▶ **TASK DIRECTIONS**
Go through the data and copy each line where the word "written" shows up.

··· DATA FOR REVIEW ···

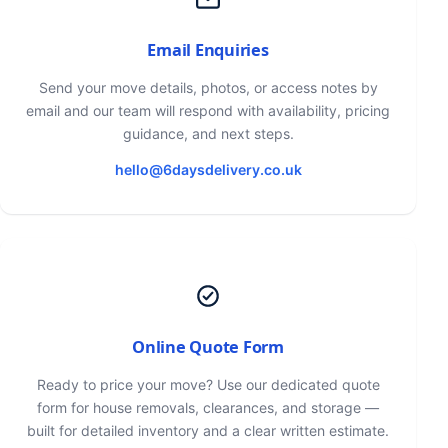
Email Enquiries
Send your move details, photos, or access notes by
email and our team will respond with availability, pricing
guidance, and next steps.
hello@6daysdelivery.co.uk
Online Quote Form
Ready to price your move? Use our dedicated quote
form for house removals, clearances, and storage —
built for detailed inventory and a clear written estimate.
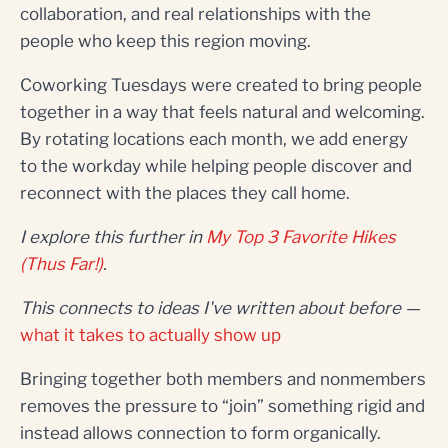
collaboration, and real relationships with the
people who keep this region moving.
Coworking Tuesdays were created to bring people
together in a way that feels natural and welcoming.
By rotating locations each month, we add energy
to the workday while helping people discover and
reconnect with the places they call home.
I explore this further in
My Top 3 Favorite Hikes
(Thus Far!)
.
This connects to ideas I've written about before —
what it takes to actually show up
Bringing together both members and nonmembers
removes the pressure to “join” something rigid and
instead allows connection to form organically.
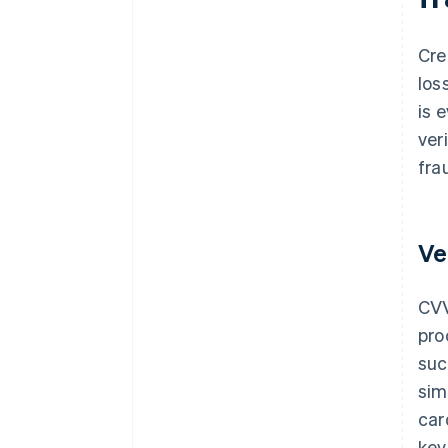
Cre
los
is 
ver
fra
Ve
CVV
pro
suc
sim
car
key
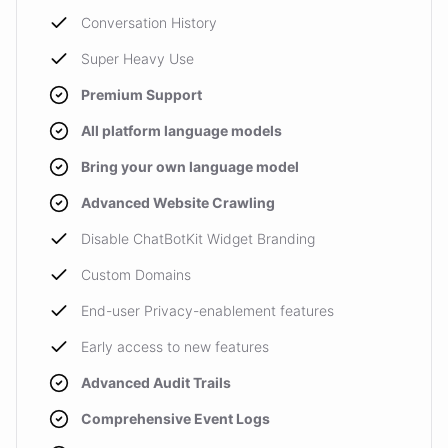
Conversation History
Super Heavy Use
Premium Support
All platform language models
Bring your own language model
Advanced Website Crawling
Disable ChatBotKit Widget Branding
Custom Domains
End-user Privacy-enablement features
Early access to new features
Advanced Audit Trails
Comprehensive Event Logs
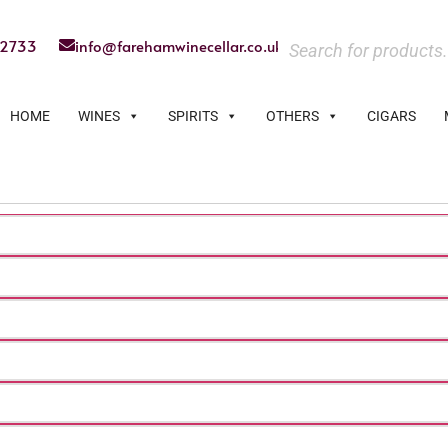
22733
info@farehamwinecellar.co.uk
HOME
WINES
SPIRITS
OTHERS
CIGARS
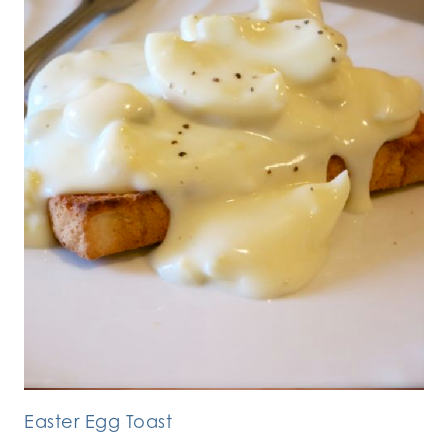
Easter Egg Toast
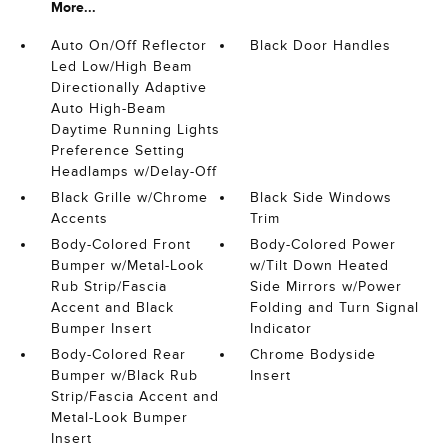
More...
Auto On/Off Reflector
Black Door Handles
Led Low/High Beam
Directionally Adaptive
Auto High-Beam
Daytime Running Lights
Preference Setting
Headlamps w/Delay-Off
Black Grille w/Chrome
Black Side Windows
Accents
Trim
Body-Colored Front
Body-Colored Power
Bumper w/Metal-Look
w/Tilt Down Heated
Rub Strip/Fascia
Side Mirrors w/Power
Accent and Black
Folding and Turn Signal
Bumper Insert
Indicator
Body-Colored Rear
Chrome Bodyside
Bumper w/Black Rub
Insert
Strip/Fascia Accent and
Metal-Look Bumper
Insert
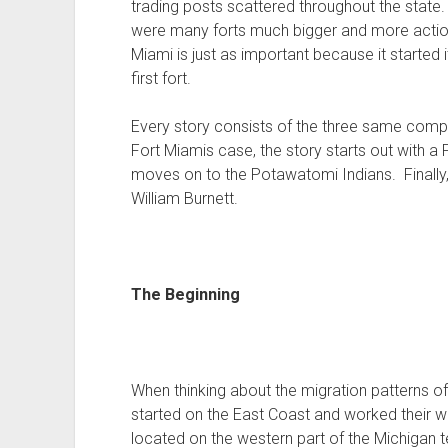
trading posts scattered throughout the state.
were many forts much bigger and more actio
Miami is just as important because it started it
first fort.
Every story consists of the three same compo
Fort Miamis case, the story starts out with a 
moves on to the Potawatomi Indians. Finally, 
William Burnett.
The Beginning
When thinking about the migration patterns of
started on the East Coast and worked their w
located on the western part of the Michigan te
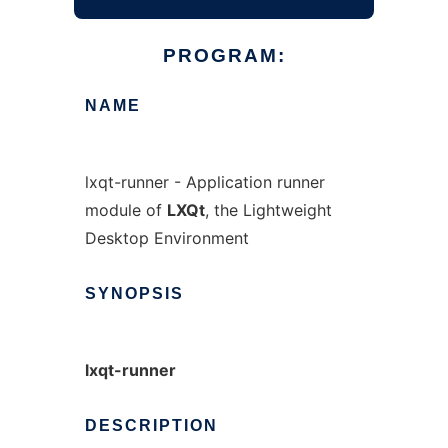
PROGRAM:
NAME
lxqt-runner - Application runner
module of
LXQt
, the Lightweight
Desktop Environment
SYNOPSIS
lxqt-runner
DESCRIPTION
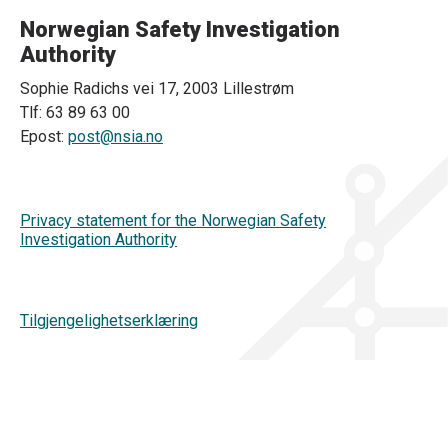
Norwegian Safety Investigation
Authority
Sophie Radichs vei 17, 2003 Lillestrøm
Tlf: 63 89 63 00
Epost:
post@nsia.no
Privacy statement for the Norwegian Safety
Investigation Authority
Tilgjengelighetserklæring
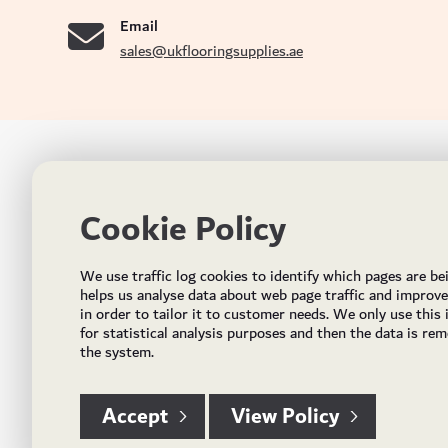
Email
sales@ukflooringsupplies.ae
UK FLOORS MADE FOR THE UAE
CON
Cookie Policy
Addres
Incorporated in May 2021, UK Flooring Supplies is
the brand name for the trading company Flooring
Al Quoz
We use traffic log cookies to identify which pages are be
Trading LLC. It was established in Dubai to deliver
PO Bo
helps us analyse data about web page traffic and improv
market solutions in the flooring industry. It offers an
in order to tailor it to customer needs. We only use this
integrated service directly buying and importing
Email:
for statistical analysis purposes and then the data is re
flooring from source, manufacturing and selling mid
the system.
Timing
to high end solid and engineered wood, vinyl and
laminate flooring and over hundreds of flooring
accessories.
Accept
View Policy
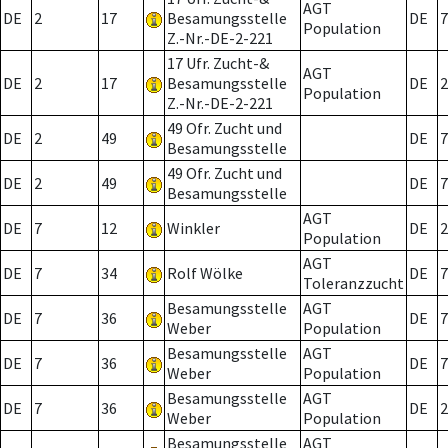
AGT
DE
2
17
Besamungsstelle
DE
7
Population
Z.-Nr.-DE-2-221
17 Ufr. Zucht-&
AGT
DE
2
17
Besamungsstelle
DE
2
Population
Z.-Nr.-DE-2-221
49 Ofr. Zucht und
DE
2
49
DE
7
Besamungsstelle
49 Ofr. Zucht und
DE
2
49
DE
7
Besamungsstelle
AGT
DE
7
12
Winkler
DE
2
Population
AGT
DE
7
34
Rolf Wölke
DE
7
Toleranzzucht
Besamungsstelle
AGT
DE
7
36
DE
7
Weber
Population
Besamungsstelle
AGT
DE
7
36
DE
7
Weber
Population
Besamungsstelle
AGT
DE
7
36
DE
2
Weber
Population
Besamungsstelle
AGT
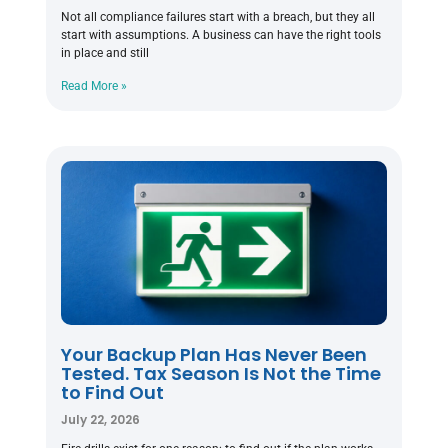
Not all compliance failures start with a breach, but they all
start with assumptions. A business can have the right tools
in place and still
Read More »
Your Backup Plan Has Never Been
Tested. Tax Season Is Not the Time
to Find Out
July 22, 2026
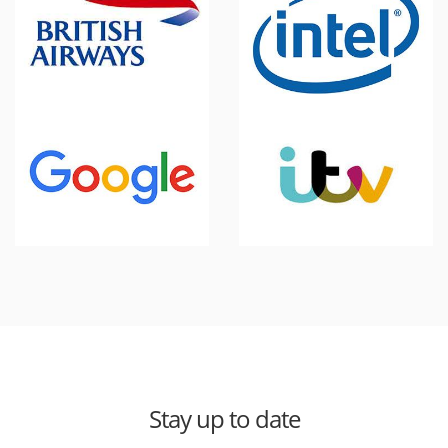
Stay up to date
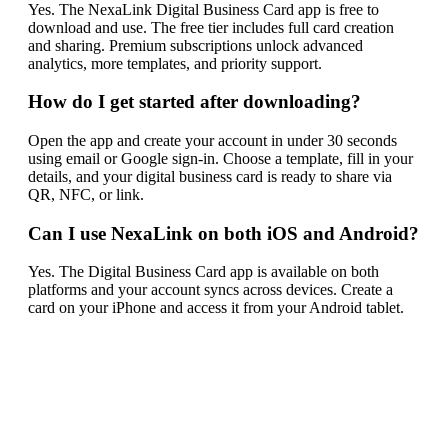
Yes. The NexaLink Digital Business Card app is free to
download and use. The free tier includes full card creation
and sharing. Premium subscriptions unlock advanced
analytics, more templates, and priority support.
How do I get started after downloading?
Open the app and create your account in under 30 seconds
using email or Google sign-in. Choose a template, fill in your
details, and your digital business card is ready to share via
QR, NFC, or link.
Can I use NexaLink on both iOS and Android?
Yes. The Digital Business Card app is available on both
platforms and your account syncs across devices. Create a
card on your iPhone and access it from your Android tablet.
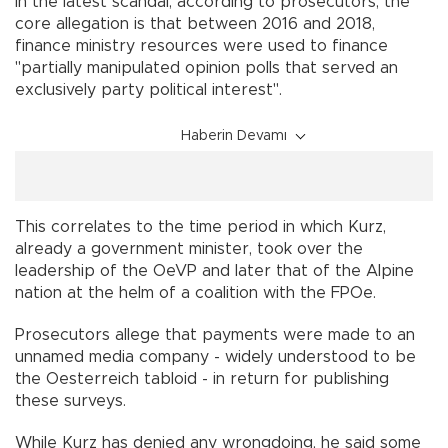
In the latest scandal, according to prosecutors, the
core allegation is that between 2016 and 2018,
finance ministry resources were used to finance
"partially manipulated opinion polls that served an
exclusively party political interest".
Haberin Devamı
This correlates to the time period in which Kurz,
already a government minister, took over the
leadership of the OeVP and later that of the Alpine
nation at the helm of a coalition with the FPOe.
Prosecutors allege that payments were made to an
unnamed media company - widely understood to be
the Oesterreich tabloid - in return for publishing
these surveys.
While Kurz has denied any wrongdoing, he said some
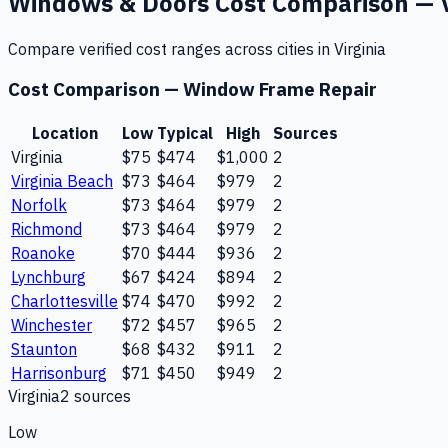
Windows & Doors
Cost Comparison —
Compare verified cost ranges across cities in
Virginia
Cost Comparison —
Window Frame Repair
Location
Low
Typical
High
Sources
Virginia
$75
$474
$1,000
2
Virginia Beach
$73
$464
$979
2
Norfolk
$73
$464
$979
2
Richmond
$73
$464
$979
2
Roanoke
$70
$444
$936
2
Lynchburg
$67
$424
$894
2
Charlottesville
$74
$470
$992
2
Winchester
$72
$457
$965
2
Staunton
$68
$432
$911
2
Harrisonburg
$71
$450
$949
2
Virginia
2
source
s
Low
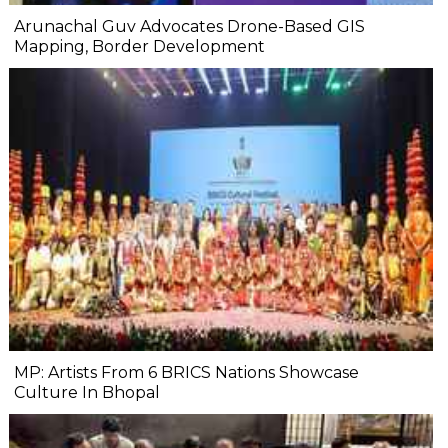
Arunachal Guv Advocates Drone-Based GIS
Mapping, Border Development
MP: Artists From 6 BRICS Nations Showcase
Culture In Bhopal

···

▶ **SOLUTION TO THIS EXERCISE**
built for detailed inventory and a clear written estimate.
This connects to ideas I've written about before —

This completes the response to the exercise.